95% reliability for calibration frequency

J Allen

Involved In Discussions
#1
We calibrate basic inspection tools (Micrometers, Calipers, Height Gages) in house using lab grade Gage blocks traceable to NIST as our calibration standard.

We just had a Customer audit that resulted in a finding that we were not verifying if our gages meet 95% reliability to extend/reduce calibration intervals.

Can someone help by explaining how to determine 95% reliability for the small number of calibrations that we perform.
Please use a 0 - 1" mic calibration as an example.

They say I should have a procedure or instruction.
 
#5
I don't tell my auditors this, but I have never gotten beyond having some ninety-several percent of my gear in calibration.

There's always something that can't be found, something else that an employee left and took with them, etc. I just track it all and document when it can't be found - ON A DIFFERENT LIST SO I HAVE A LIST WITH 100% OF THE GEAR ON IT CALIBRATED.
 
#6
OK. What they are looking for here is that you have a program in place to evaluate the reliability of your calibration instruments. The target set by ASQR-01 is that >95% of your instruments are found to be in tolerance after each calibration event. They require that you have a method to adjust calibration intervals (shorter or longer) so that you calibrate your instruments often enough to meet the 95% reliability target.

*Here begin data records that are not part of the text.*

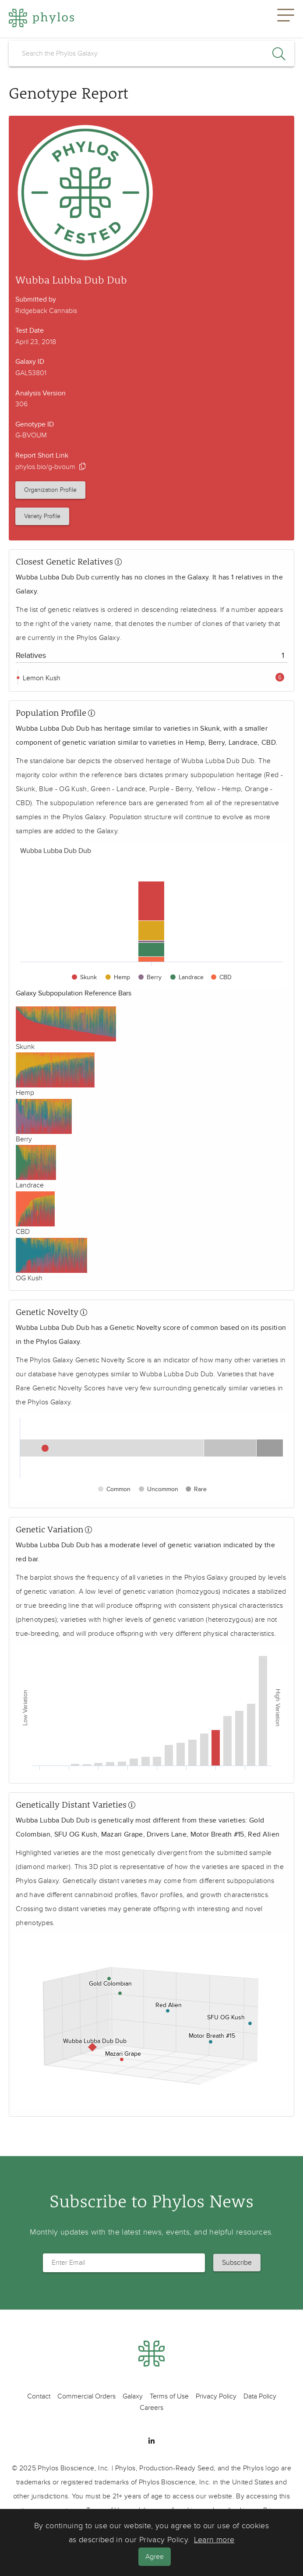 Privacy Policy (216, 2396)
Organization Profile (50, 490)
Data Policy (259, 2396)
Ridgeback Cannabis (46, 310)
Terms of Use (169, 2396)
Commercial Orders (86, 2396)
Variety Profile (42, 516)
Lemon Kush (40, 678)
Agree (155, 2556)
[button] (285, 19)
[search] (151, 53)
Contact (38, 2396)
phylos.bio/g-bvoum (45, 466)
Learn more (214, 2540)
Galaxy (133, 2396)
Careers (151, 2407) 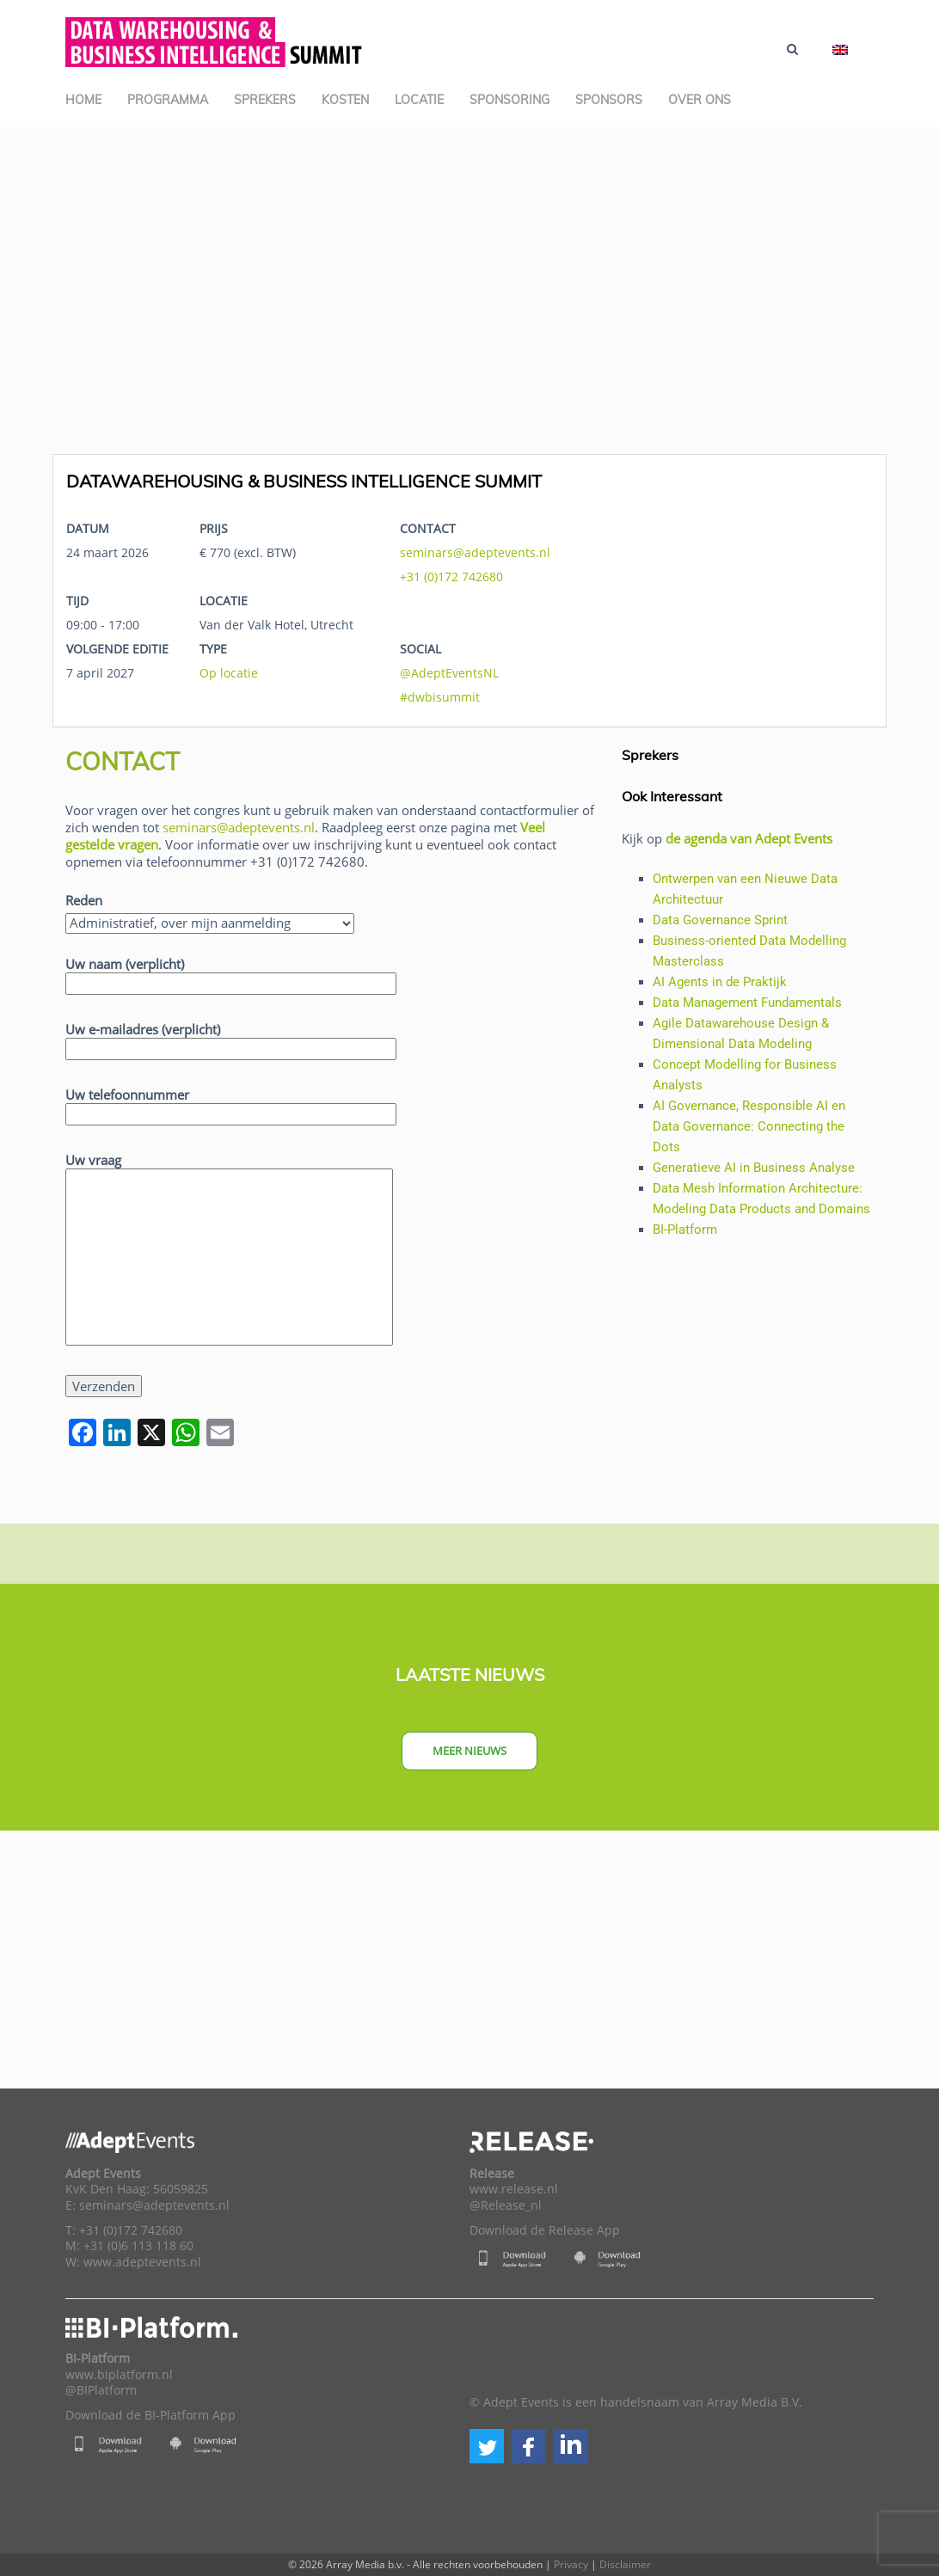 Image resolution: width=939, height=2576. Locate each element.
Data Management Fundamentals (747, 1002)
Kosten (345, 99)
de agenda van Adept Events (749, 838)
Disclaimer (625, 2564)
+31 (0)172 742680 (451, 576)
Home (83, 99)
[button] (487, 2446)
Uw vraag (229, 1250)
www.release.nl (514, 2189)
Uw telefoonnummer (230, 1104)
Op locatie (228, 673)
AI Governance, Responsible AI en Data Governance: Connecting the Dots (749, 1126)
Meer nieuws (469, 1750)
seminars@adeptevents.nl (475, 552)
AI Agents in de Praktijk (720, 982)
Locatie (419, 99)
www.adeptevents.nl (142, 2262)
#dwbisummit (440, 697)
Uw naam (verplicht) (230, 973)
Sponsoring (509, 99)
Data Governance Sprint (720, 920)
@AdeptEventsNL (449, 673)
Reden (83, 900)
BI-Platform (685, 1229)
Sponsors (608, 99)
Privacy (571, 2564)
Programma (167, 99)
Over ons (699, 99)
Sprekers (265, 99)
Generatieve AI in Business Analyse (754, 1167)
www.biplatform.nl (119, 2375)
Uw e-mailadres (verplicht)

They are looking for you to have a process where if you have an instrument that is found out of tolerance that you reduce its calibration interval. There are many ways of doing this. ASQR-01 states:"Supplier may reference ILAC-G24, OIML D 10 Guidelines for the determination of calibration intervals of measuring instruments and the NCSL RP-1: Establishment and Adjustment of Calibration Intervals as guidelines for determining their interval analysis methodology." You can also use this to justify extending calibration intervals on reliable instruments that stay in tolerance. You must create and implement an interval adjustment program.

Then you will need to analyze your calibration results and see what percentage are found to be in tolerance. If it is above 95% you are good to go. If it is lower it is time to replace unreliable instruments or further reduce intervals.

My experience in multiple labs over the years is that the 95% target is not hard to meet. You just need to document that you have a process in place to deal with the requirement.
 

sol49720

Starting to get Involved
#7
We calibrate basic inspection tools (Micrometers, Calipers, Height Gages) in house using lab grade Gage blocks traceable to NIST as our calibration standard.

We just had a Customer audit that resulted in a finding that we were not verifying if our gages meet 95% reliability to extend/reduce calibration intervals.

Can someone help by explaining how to determine 95% reliability for the small number of calibrations that we perform.
Please use a 0 - 1" mic calibration as an example.

They say I should have a procedure or instruction.
Lets say you have history for calibrations for the last 5 calibrations on a 1" micrometer and also on 9 more sets for a total of 10 separate micrometers with the last five calibrations performed. Now the requirements for all of them must be the same, lets say ±.0002". Of all the data used (50) calibrations, 49 were in the tolerance as received and 1 was not. So 49/50 x 100 = 98% reliability, if 48 were in tolerance you would have 96% reliability. We use grouping of identical measuring devices, but if you have enough calibration history on an individual gage, you could go that route, but then you would need to do them all that way.